Exercise brief -
From the records below, report the number of lines that contain "button", and add nothing.

[Saved entries]
-=-=-

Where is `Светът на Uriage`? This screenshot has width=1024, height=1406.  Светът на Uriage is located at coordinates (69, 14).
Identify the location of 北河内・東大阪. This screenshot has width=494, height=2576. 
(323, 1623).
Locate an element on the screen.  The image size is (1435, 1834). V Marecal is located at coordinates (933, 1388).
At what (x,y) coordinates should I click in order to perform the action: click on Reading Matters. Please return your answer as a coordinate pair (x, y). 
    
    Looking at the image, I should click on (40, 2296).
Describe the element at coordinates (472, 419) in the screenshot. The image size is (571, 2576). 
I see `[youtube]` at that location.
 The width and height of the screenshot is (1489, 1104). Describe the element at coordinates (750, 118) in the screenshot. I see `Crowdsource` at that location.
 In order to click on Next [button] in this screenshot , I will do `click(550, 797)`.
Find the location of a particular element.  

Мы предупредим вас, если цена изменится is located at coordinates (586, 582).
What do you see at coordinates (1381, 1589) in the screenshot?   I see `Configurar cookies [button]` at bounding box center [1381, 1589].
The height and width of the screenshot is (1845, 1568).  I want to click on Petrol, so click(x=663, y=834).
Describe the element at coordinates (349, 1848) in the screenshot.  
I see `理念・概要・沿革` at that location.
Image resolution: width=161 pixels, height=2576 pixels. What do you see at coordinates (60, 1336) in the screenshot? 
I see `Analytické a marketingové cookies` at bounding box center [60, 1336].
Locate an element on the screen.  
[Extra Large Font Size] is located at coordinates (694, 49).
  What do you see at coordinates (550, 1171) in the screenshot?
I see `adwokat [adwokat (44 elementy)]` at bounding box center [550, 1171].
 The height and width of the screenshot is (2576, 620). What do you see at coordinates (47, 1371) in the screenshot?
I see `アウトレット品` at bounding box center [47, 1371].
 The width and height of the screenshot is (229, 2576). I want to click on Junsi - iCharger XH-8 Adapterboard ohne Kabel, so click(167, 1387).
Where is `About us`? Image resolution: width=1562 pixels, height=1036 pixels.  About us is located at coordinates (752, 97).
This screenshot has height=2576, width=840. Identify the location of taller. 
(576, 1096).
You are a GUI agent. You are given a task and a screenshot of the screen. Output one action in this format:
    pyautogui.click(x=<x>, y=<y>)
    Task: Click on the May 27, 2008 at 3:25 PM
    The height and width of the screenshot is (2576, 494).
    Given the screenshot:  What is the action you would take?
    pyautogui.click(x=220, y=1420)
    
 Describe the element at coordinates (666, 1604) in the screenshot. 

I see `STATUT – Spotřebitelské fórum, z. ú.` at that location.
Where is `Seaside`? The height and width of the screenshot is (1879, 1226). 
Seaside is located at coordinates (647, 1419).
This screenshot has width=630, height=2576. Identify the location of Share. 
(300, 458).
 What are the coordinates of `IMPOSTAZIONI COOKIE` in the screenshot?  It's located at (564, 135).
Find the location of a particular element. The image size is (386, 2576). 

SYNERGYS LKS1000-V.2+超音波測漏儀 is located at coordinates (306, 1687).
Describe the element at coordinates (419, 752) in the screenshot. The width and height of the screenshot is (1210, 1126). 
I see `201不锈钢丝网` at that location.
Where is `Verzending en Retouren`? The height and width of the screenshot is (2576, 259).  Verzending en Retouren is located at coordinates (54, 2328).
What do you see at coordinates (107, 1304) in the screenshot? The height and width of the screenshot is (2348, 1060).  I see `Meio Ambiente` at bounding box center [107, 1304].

-=-=-

Result -
2